Privacy Policy

PRIVACY POLICY – dotaswapper.com

Effective Date: April 17, 2026

1. DATA CONTROLLER AND OVERVIEW

1.1. Identity of Controller. ZORVET LTD (Company No. 17134711), registered in England and Wales, is the Data Controller responsible for processing your personal data.

1.2. Scope. This policy explains how we collect, use, and safeguard your information when you visit dotaswapper.com and use our services, including purchasing gaming skins.

1.3. Agreement. By using our website, you agree to the terms outlined in this Privacy Policy.

2. INFORMATION WE COLLECT

2.1. Identity Data. We collect your name, email address, and billing address.

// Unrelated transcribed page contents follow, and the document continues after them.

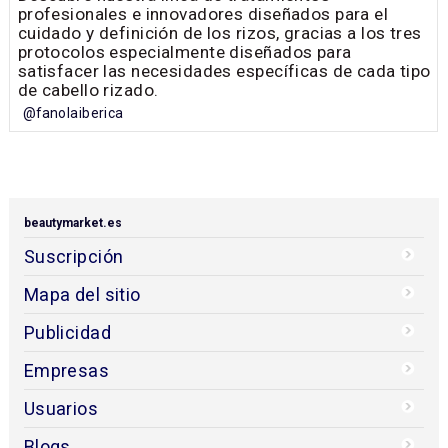
Nuevo Catálogo 2026 de Perfect Beauty
El nuevo catálogo 2026 de Perfect Beauty integra
soluciones en peluquería, barbería, estética y
mobiliario, reforzando la visión global de la marca
como 'partner' estratégico para salones y centros
especializados. innovación y calidad profesional.
Descárgalo ahora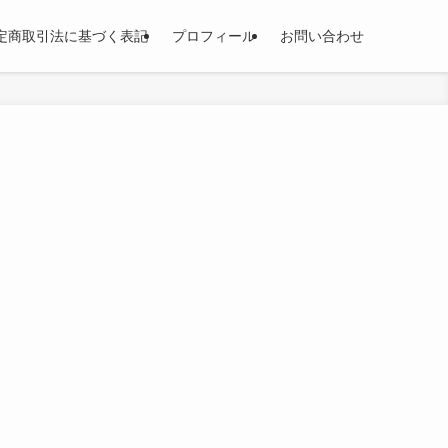
定商取引法に基づく表記
プロフィール
お問い合わせ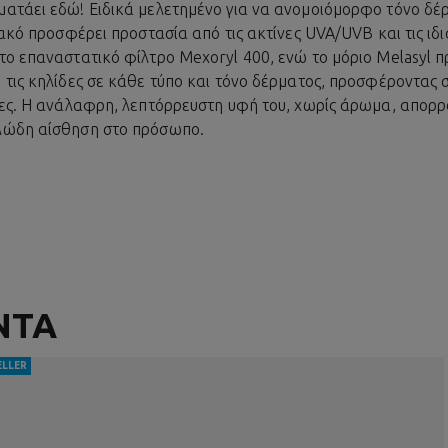
ματάει εδώ! Ειδικά μελετημένο για να ανομοιόμορφο τόνο δ
ιακό προσφέρει προστασία από τις ακτίνες UVA/UVB και τις ιδια
το επαναστατικό φίλτρο Mexoryl 400, ενώ το μόριο Melasyl 
 τις
κηλίδες
σε κάθε τύπο και τόνο δέρματος, προσφέροντας
βες. Η ανάλαφρη, λεπτόρρευστη υφή του, χωρίς άρωμα, απορ
λλώδη αίσθηση στο πρόσωπο.
ΝΤΑ
ELLER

2.2. Transactional Data. This includes order history, receipts, and payment confirmations.

2.3. Financial Details. Payments are processed by third-party providers; we do not store full card numbers.

2.4. Steam & Technical Data. We collect your Steam username, trade URL, IP address, device type, and operating system.

2.5. Verification Data. This includes identity documentation and proof of address required for AML/KYC purposes.

3. DATA COLLECTION AND USAGE

3.1. Collection Methods. Data is collected directly from you, automatically via cookies, and from third-party payment processors.

3.2. Purpose of Use. We use data to fulfill orders, communicate regarding transactions, improve site security, and meet legal obligations (tax, AML/CTF).

3.3. Legal Basis. Processing is limited to what is necessary for contract performance, legal compliance, and fraud prevention.

4. DISCLOSURE AND RETENTION

4.1. Data Sharing. We share data with acquiring banks, payment processors, Steam/Valve, and legal regulators when required.

4.2. Retention Periods. KYC/AML records are kept for at least 5 years. Transaction data is retained for up to 6 years for accounting purposes.

4.3. Support Correspondence. Stored as long as necessary to resolve queries and maintain records.

5. YOUR RIGHTS AND SECURITY

5.1. UK GDPR Rights. You have the right to access, correct, or erase your data, restrict processing, and lodge a complaint with the ICO.

5.2. Security Measures. We apply technical safeguards like encryption, but you are responsible for keeping your login credentials confidential.

5.3. Automated Decisions. Certain transactions are subject to automated fraud checks; you have the right to request a human review of these decisions.